Of course, we all want to be informed if anything unfortunate befalls any of our mamas. Because then cards, flowers and casseroles must follow and not a minute too soon. We don’t even have to officially cancel a meeting if anybody’s mama gets caught in a tornado, has lung transplant surgery or gets shot by a drunken deer hunter. Word is out faster than you can say cyberspace and we all just know not to show up anywhere except at said afflicted mama’s house. We’ll lift trees off roofs, harangue the surgical nurse manager into giving us the update, take in the 50-pound miniature poodle that Mama so adored, bake a casserole, roast a side of beef, make soup, cookies, whatever is required because don’t you just know something’s going happen to our mamas any day now and we are going to want to cash in our chips. Even if our very own mamas have already gone to Jesus, we are still in debt and will be until the day we die and then it’s up to our daughters to carry on the tradition. There’s a reason folks say, “Slap Your Mama!” when something turns out really good.
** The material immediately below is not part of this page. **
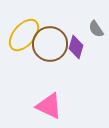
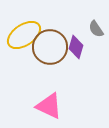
yellow ellipse: rotated 16 degrees clockwise
brown circle: moved 3 px down
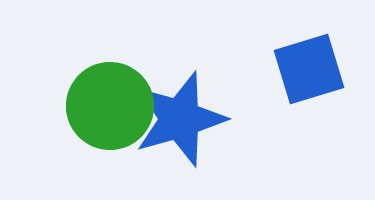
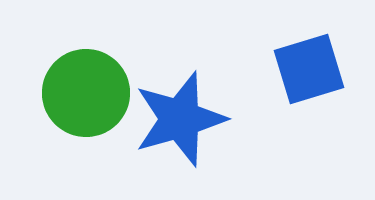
green circle: moved 24 px left, 13 px up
Convenience also knows no place in the life of any mama’s daughter. Take the impromptu visit, for one. I actually got disinherited over this one. Of course, Mama started disinheriting me when I was 15 for coming home late from a date. She probably disinherited me for at least six or seven other transgressions over the years but always rewrote the will after much drama, tears and recriminations. But the last time, she was in the early stages of Alzheimer’s disease and forgot to make yet another codicil to the will and I just won’t go into the high-impact legal aerobics I had to perform to get back in it.

Mama, as you can see even through this small window, drove me completely out of my mind. There was no escape. No breathing room. And yet, I would gladly rip the highlights out of the hair of any bitch that hurt or criticized her unfairly. Note: I refer to women as potential critics. Men just plain knew better than to say a word. The price was way too high.

Anyway, at the time of my last disinheriting, I was by then a single mother, working 40 hours a week, no child support and no nanny. Saturdays, then, were all I had to do all the errands, housecleaning, and other business of living items. Usually, I would get up, have coffee, and not think about anything more than Mr. Clean before launching into my duties. And then she would land on my doorstep. Always bearing gifts of some kind or the other. Now, most people would think this was so sweet and wonderful. And it was, save for the fact that she expected me to stop dead in my tracks, make more coffee and give my absolute, undivided attention to her nonstop monologue because she was not, I repeat, was not interested in a damn thing I had to say. God help me if I were to suggest she come into the kitchen while I washed dishes or swept the floor. That might mean my eyes and undivided attention were not fixed on her.

Back in the day before caller ID I could lay money down on the fact that if the call wasn’t for my teenage daughter, it was Mama. One night, after her seventeenth phone call to me---that’s another thing---you do not fail to answer the phone when you know it’s Mama---I stupidly suggested she call prior to visiting me.

“Far sharper than a serpent’s tooth it is to have a thankless child.”

I didn’t see or hear from her again for two weeks. It was like waiting to see if I’d caught chicken pox. One day, she just picked up right where she left off and life went on, as usual, until she started forgetting where I lived and what my phone number was. And then, somehow, my privacy and personal space didn’t matter all that much. When she checked out of today and floated back to some other time and thought she was still 23, all I wanted was my Mama back. Inheritance or no, just please come back. Even for an afternoon. I’ll put down the mop and broom. I promise.